Blog writing comes in fits and starts for me. I get super gung-ho about it and write all the time or I barely post for months on end. This is not the best way to grow a blog or gain followers I realize and a lot of it comes down to my own insecurities. I get stuck in a rut feeling like I have nothing to say or contribute so I simply stop. Any writer will tell you this is something you absolutely cannot do. Over the past few months, I have done a lot of thinking, soul-searching, and self-development. I realized I was living from a scarcity mentality meaning if I saw someone else with the slice of pie I wanted, I assumed it meant there wasn’t any pie left for me. And then I just gave up. Until this week happened. After some heartbreak both on the national level and on a pretty personal level, I decided to dust off the blog (figuratively speaking of course) and start writing. It is therapeutic for me and perhaps someone else needs to hear these words today.
Friend, there is room in this space for all our voices. And perhaps in this moment, there is an even greater need for voices of hope and light and love to contribute to the conversation. The world needs to know hope exists. Love exists. People do still care for their neighbors and communities. Good still exists in this world. For me, today, this realization hit me at home as I sat at our kitchen counter eating breakfast with my precious baby boy.
This morning I woke up my one-year old for the last time. Tomorrow he will wake up a two-year old. And as I have followed the loss of a precious two-year old this week, I have been sobered by the reality we are only given this moment. Life can change in a split second. I hugged him a little tighter this morning, kissed him a little longer, and let him eat my avocado for breakfast because he has this cute little dance he does when he asks for one. As I watched him across the table and thought about the world he is growing up in, I prayed he would grow to be a light and beacon of love and hope. I prayed we would grow as a family to love our neighbors and open our doors to those in need. And in the moment, I saw a little boy who knows nothing but love. I saw my sweet baby who had to say I love you to me, his dad, and his G (his affectionate name for his grandma) last night before he could go to bed. I saw a child who does not know hate or difference or cruelty. And I felt a weight of responsibility as I navigate parenting him and raising him to treat those around him with love, with respect, and with compassion.

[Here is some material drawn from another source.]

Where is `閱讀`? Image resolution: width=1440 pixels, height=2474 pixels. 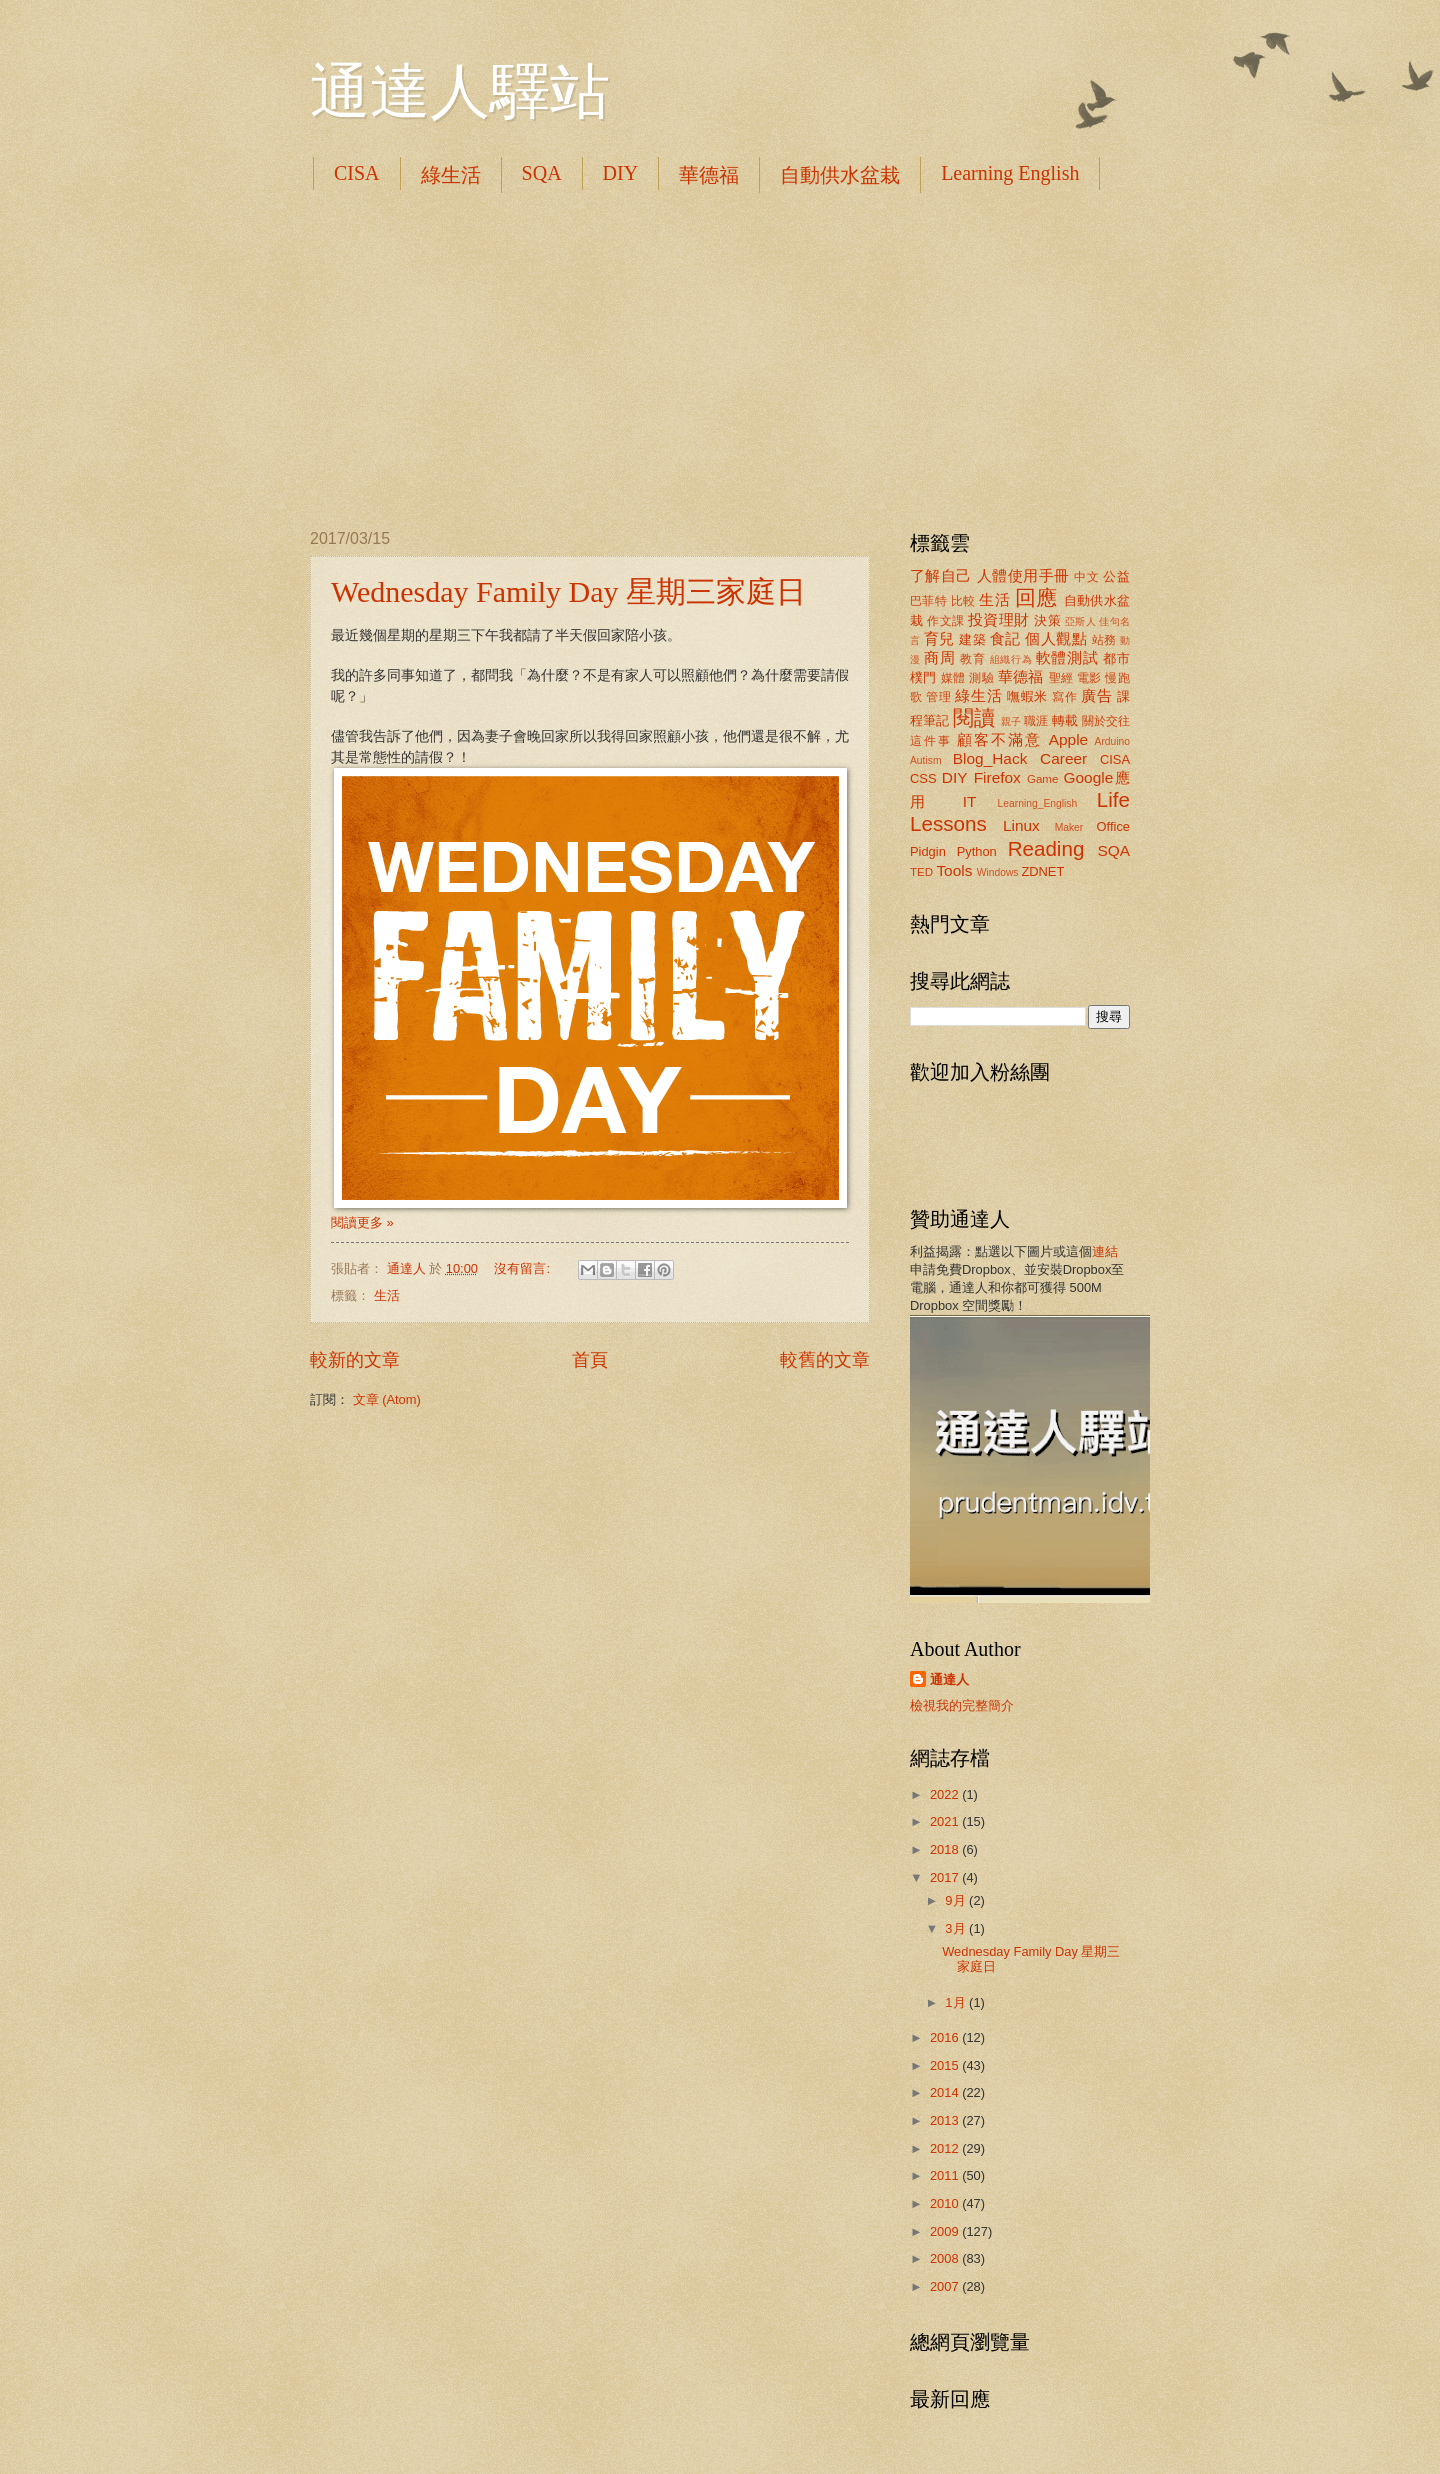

I don’t know where you are today. I don’t know what thoughts are running through your mind or what demons you are battling. I wish I could sit across the table from you over a cup of tea and talk about life. We need each other. We cannot do this alone and we cannot overcome hate and darkness by ourselves. But in this moment, I believe if we gather together, with our friends, our families, our communities, we can spread hope. We can share love. And we can change history for our children and grandchildren. Your voice matters. My voice matters. And we have to keep speaking.